Saturday, April 25, 2009

Local Woods



A tranquil scene taken last year, today I saw a different lot of sheep asleep on this old trackway, it must be the stones that keep them warm


A Rant;
Today walking the dog I decided to go to Brockham woods, to monitor the progress of any wildflowers that might be coming up. There are many woods round this part of the downs, they cling to the steep side of the valleys and are a last refuge.
What makes me so angry is the indiscriminate use of herbicide that the farmers, and today the golf course use on the verges. Several weeks ago, whilst walking down a green lane towards Swainswick, the verges had been gouged out by the wheels of some enormous farm machinery.
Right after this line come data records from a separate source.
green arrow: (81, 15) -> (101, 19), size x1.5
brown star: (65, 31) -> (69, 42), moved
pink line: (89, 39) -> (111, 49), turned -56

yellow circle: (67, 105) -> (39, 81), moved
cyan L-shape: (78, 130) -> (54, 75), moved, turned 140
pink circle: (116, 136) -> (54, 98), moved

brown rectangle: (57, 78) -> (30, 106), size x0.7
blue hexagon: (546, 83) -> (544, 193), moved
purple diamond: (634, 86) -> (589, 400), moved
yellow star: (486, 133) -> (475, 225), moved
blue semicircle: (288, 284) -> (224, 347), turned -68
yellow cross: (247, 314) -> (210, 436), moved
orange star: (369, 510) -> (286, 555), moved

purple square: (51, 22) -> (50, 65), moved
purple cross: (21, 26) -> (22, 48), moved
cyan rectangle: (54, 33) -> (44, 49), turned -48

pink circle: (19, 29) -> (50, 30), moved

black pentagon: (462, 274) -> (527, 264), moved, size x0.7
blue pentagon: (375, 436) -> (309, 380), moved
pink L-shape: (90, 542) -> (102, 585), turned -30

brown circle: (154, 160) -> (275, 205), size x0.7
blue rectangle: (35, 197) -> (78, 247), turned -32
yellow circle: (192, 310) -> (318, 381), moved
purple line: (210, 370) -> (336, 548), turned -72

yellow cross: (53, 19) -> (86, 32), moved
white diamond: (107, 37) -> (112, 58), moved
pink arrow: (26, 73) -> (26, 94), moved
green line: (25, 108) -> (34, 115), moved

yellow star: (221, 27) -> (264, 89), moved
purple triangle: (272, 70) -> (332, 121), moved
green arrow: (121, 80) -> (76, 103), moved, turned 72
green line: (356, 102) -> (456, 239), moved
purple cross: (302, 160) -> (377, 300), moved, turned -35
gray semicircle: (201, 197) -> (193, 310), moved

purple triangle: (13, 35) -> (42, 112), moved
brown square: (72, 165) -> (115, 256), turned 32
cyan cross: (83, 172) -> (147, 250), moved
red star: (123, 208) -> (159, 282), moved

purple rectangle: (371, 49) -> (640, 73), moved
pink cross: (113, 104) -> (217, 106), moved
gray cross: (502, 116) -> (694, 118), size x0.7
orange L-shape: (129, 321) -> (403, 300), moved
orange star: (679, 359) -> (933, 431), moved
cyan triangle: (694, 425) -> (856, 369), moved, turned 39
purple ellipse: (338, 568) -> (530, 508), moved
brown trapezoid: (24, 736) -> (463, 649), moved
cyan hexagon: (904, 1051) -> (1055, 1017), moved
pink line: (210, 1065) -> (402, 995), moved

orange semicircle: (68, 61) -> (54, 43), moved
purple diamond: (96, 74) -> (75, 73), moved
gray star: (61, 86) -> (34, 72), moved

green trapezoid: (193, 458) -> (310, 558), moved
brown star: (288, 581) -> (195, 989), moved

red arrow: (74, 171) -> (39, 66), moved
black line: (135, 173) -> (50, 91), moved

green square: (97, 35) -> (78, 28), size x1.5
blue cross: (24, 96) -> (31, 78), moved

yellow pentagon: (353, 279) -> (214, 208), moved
This is a very old track, in spring you would find bluebells, yellow archangel, primroses, stitchwort, a whole host of vulnerable verge plants. Some will survive, but it is this insidious small scale destruction that makes sure our native herbage is so rare.
Today walking along the track through the golf course, nettles had been sprayed, and yes nettles are a nuisance, but these plants are only growing after the damaging herbicides that have been sprayed over the years. This is all we are left with when nitrogen is used to 'encourage' grass, the 'bullies' of the wild plants take hold, and the delicate plants are killed.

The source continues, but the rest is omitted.